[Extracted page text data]
_____
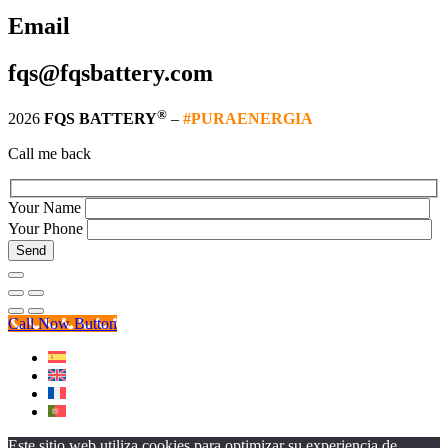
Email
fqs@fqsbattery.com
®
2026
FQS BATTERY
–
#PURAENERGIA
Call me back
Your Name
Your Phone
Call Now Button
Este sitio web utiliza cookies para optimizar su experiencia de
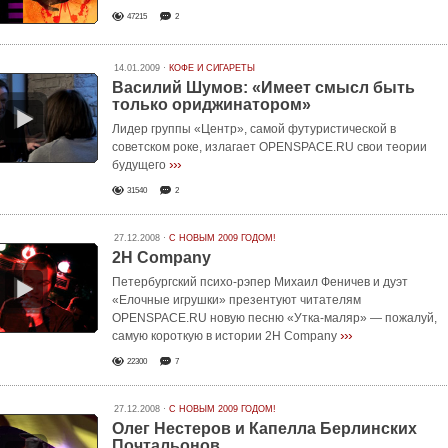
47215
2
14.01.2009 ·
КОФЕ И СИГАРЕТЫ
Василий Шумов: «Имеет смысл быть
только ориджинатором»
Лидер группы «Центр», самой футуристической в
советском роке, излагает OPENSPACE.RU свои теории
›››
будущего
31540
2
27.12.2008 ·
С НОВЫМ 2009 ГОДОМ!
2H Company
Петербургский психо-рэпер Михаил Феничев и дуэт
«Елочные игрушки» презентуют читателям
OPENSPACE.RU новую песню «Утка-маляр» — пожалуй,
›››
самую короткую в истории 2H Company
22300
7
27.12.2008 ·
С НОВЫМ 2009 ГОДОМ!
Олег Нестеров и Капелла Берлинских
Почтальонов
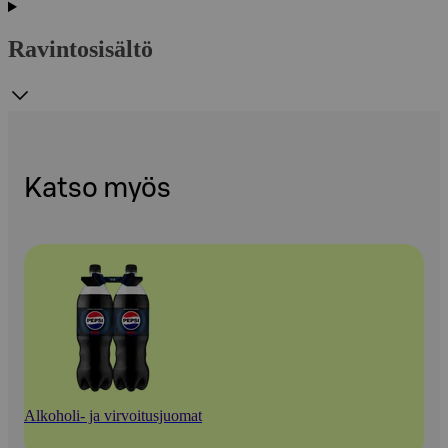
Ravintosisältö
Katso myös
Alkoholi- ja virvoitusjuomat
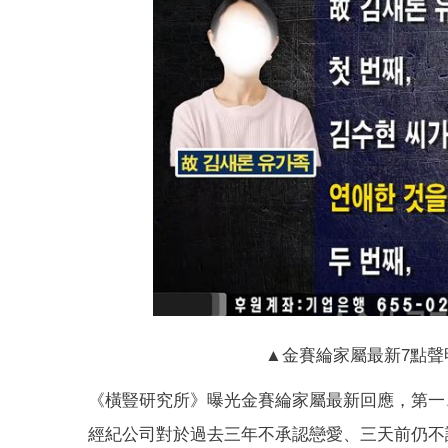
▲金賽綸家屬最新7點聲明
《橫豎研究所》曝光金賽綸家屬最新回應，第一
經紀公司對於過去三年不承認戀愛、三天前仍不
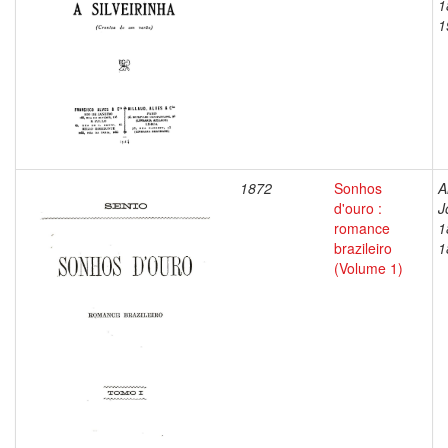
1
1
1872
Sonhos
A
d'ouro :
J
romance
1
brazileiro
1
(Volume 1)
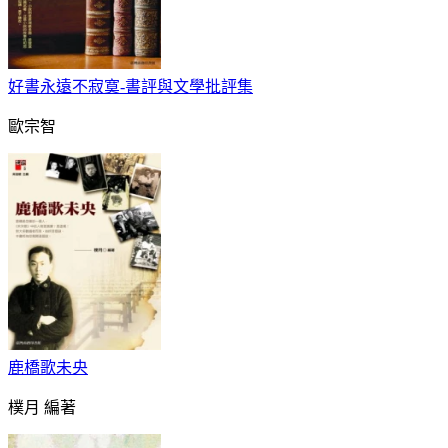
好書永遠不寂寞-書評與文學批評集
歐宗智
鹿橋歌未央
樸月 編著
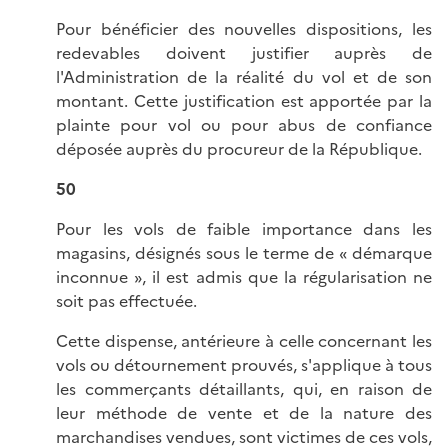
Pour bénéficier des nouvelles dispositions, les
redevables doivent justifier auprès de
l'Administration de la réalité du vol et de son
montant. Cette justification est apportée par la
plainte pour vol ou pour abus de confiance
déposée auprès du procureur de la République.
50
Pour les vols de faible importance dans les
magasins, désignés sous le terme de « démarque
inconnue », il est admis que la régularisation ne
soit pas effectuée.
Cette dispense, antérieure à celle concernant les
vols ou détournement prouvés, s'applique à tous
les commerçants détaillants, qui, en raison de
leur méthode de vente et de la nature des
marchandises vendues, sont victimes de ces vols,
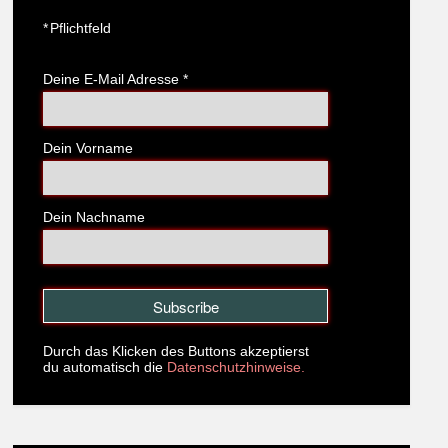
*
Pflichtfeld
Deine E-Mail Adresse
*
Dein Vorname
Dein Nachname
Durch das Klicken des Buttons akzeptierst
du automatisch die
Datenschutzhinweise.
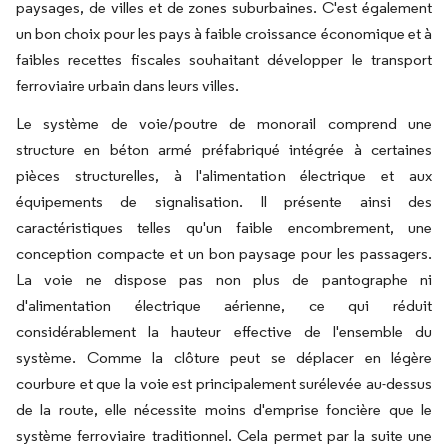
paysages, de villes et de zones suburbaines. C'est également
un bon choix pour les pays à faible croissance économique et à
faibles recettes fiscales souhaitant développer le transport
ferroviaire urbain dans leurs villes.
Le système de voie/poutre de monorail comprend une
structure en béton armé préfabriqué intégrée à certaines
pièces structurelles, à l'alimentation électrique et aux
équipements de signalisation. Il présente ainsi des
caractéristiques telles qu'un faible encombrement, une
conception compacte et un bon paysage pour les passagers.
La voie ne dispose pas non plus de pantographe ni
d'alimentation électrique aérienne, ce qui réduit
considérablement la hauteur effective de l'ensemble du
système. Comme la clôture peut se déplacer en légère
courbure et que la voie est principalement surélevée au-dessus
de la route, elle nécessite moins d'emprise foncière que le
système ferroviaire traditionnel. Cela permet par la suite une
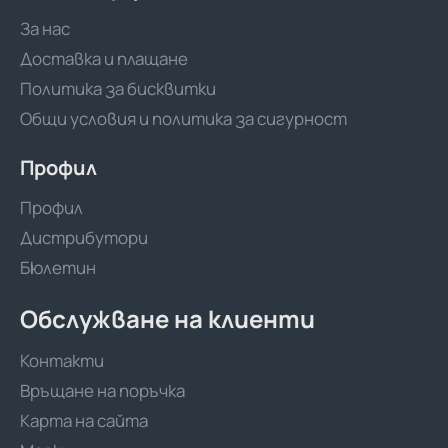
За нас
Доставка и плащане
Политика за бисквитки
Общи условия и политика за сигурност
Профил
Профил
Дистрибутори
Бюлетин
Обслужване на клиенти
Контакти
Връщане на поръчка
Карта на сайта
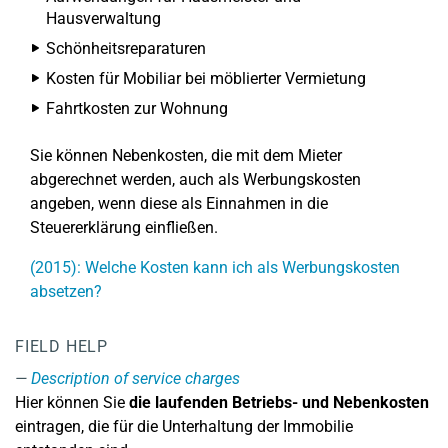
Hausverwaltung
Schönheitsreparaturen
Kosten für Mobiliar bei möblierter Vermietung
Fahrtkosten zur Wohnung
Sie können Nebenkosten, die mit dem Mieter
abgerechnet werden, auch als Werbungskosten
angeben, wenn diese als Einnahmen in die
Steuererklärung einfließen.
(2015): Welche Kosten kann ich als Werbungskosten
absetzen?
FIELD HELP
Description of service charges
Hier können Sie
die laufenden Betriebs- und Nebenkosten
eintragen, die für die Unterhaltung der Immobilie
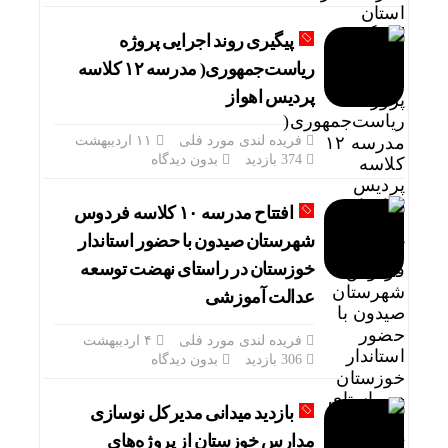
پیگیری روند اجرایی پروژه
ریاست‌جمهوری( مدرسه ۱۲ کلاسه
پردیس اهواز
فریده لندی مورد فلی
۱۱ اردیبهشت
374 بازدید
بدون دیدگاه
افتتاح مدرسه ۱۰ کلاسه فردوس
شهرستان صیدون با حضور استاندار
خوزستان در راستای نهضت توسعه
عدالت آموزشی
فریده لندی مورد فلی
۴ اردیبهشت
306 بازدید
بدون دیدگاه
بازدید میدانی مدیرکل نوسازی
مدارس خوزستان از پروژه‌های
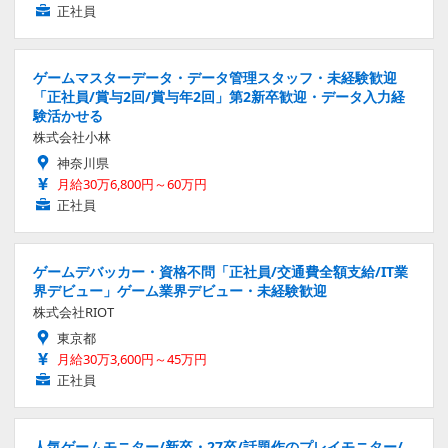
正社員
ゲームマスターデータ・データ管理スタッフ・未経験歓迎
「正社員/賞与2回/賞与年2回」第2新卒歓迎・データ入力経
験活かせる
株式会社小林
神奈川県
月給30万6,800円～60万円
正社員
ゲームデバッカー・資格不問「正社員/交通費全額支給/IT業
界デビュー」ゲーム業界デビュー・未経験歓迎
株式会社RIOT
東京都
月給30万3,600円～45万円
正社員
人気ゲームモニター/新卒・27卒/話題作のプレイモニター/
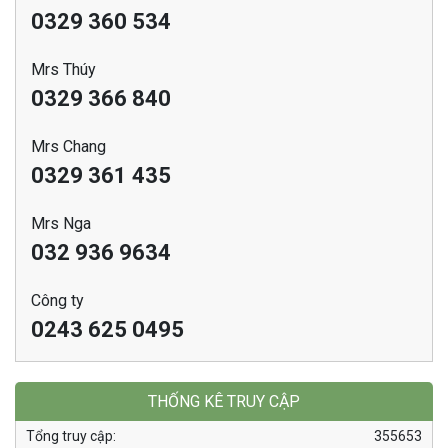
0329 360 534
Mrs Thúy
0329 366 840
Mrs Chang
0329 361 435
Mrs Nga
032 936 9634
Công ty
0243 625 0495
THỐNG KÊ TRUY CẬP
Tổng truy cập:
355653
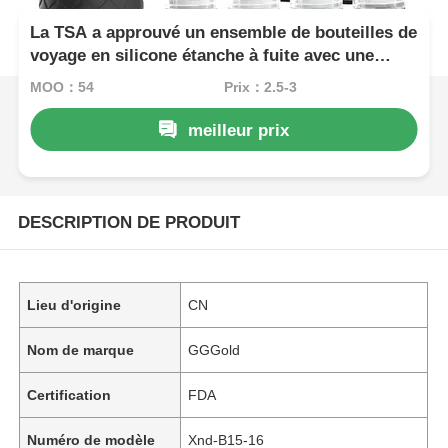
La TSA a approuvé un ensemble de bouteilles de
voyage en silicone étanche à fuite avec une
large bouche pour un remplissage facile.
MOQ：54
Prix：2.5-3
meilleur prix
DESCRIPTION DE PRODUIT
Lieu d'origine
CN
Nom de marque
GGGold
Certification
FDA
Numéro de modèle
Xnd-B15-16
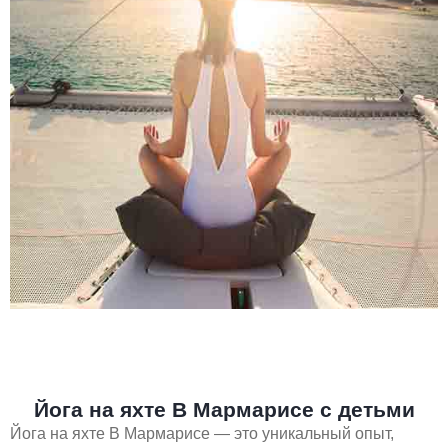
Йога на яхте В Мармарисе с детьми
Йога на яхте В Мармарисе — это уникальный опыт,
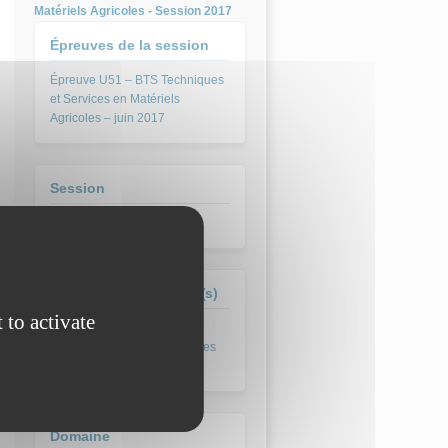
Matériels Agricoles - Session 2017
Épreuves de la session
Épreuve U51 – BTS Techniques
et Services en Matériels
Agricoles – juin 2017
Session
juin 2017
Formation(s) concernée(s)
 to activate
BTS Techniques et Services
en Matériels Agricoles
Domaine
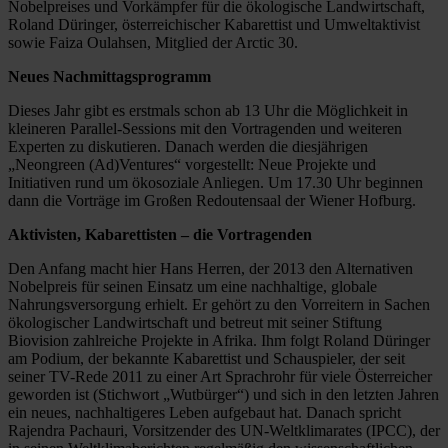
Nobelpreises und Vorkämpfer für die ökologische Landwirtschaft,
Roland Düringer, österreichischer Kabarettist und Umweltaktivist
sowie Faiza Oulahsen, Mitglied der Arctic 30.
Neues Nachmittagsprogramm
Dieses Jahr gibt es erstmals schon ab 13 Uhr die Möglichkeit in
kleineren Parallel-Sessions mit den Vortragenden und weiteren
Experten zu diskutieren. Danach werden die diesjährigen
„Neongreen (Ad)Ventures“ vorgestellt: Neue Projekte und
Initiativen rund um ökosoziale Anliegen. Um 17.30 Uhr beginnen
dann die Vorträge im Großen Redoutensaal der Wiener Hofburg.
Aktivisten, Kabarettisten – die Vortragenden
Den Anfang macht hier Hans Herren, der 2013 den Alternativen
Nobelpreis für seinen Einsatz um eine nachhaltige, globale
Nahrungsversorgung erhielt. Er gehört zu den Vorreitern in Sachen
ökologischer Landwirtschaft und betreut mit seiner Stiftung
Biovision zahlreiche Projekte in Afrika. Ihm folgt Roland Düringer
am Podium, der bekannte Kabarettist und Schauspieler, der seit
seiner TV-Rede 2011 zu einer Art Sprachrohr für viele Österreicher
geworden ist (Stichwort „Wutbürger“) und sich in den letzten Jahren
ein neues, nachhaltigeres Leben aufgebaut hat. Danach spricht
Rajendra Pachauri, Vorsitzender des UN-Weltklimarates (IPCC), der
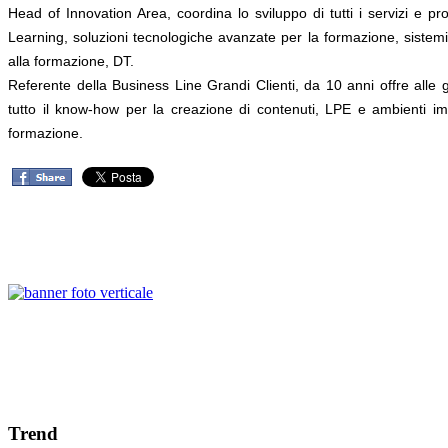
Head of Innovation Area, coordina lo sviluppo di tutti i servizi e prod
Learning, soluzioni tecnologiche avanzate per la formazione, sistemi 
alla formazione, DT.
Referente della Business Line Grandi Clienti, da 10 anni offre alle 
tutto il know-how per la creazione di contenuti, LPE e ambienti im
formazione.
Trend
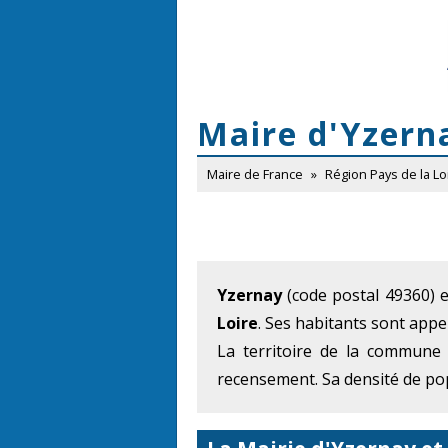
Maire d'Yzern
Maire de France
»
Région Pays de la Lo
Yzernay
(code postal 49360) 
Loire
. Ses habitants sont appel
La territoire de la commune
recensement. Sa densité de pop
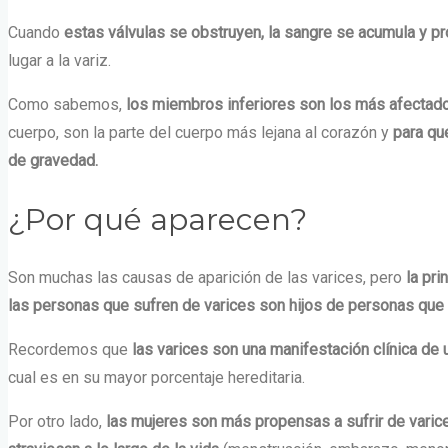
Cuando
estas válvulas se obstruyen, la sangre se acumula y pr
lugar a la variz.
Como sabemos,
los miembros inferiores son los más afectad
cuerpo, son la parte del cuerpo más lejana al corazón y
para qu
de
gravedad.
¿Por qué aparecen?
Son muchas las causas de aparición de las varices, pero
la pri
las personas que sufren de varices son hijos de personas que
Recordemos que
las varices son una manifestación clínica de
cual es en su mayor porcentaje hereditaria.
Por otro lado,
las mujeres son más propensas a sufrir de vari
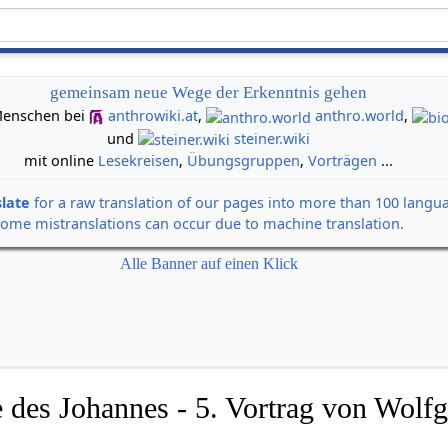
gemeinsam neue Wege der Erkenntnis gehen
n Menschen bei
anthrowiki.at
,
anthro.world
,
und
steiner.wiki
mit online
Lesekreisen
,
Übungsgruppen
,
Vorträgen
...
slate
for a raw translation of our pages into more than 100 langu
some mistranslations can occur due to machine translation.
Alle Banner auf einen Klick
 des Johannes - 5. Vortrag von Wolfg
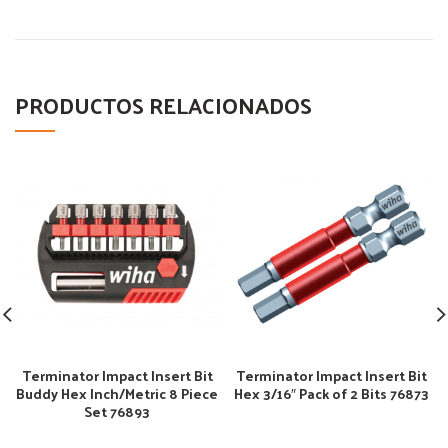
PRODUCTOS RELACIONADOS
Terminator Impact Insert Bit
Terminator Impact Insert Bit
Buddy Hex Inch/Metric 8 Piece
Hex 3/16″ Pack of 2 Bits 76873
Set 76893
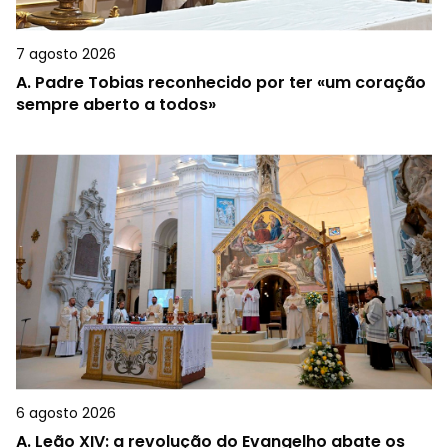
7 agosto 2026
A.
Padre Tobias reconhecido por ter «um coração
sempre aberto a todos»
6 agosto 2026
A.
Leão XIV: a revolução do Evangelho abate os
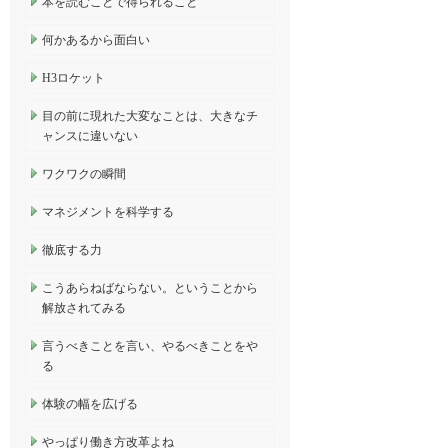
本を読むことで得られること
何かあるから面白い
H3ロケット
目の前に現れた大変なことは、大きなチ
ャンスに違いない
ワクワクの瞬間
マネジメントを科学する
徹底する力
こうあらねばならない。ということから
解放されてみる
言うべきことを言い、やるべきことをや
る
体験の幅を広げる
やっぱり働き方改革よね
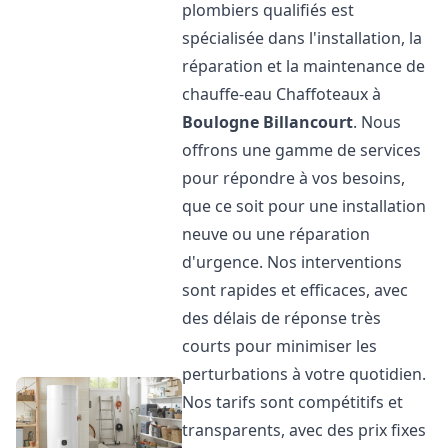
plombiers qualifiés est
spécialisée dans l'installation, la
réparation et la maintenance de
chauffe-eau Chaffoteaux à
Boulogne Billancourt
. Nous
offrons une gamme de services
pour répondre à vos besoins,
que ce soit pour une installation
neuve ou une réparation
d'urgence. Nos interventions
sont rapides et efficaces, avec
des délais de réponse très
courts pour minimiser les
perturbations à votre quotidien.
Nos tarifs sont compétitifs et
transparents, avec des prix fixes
_____
Go down the entries above from the line containing "système. Comme la" to the line containing "Fahrtkosten zur Wohnung" and write out each line exactly, leaving pictures out.

système. Comme la clôture peut se déplacer en légère
courbure et que la voie est principalement surélevée au-dessus
de la route, elle nécessite moins d'emprise foncière que le
système ferroviaire traditionnel. Cela permet par la suite une
За нас
Доставка и плащане
Политика за бисквитки
Общи условия и политика за сигурност
Профил
Профил
Дистрибутори
Бюлетин
Обслужване на клиенти
Контакти
Връщане на поръчка
Карта на сайта
Hausverwaltung
Schönheitsreparaturen
Kosten für Mobiliar bei möblierter Vermietung
Fahrtkosten zur Wohnung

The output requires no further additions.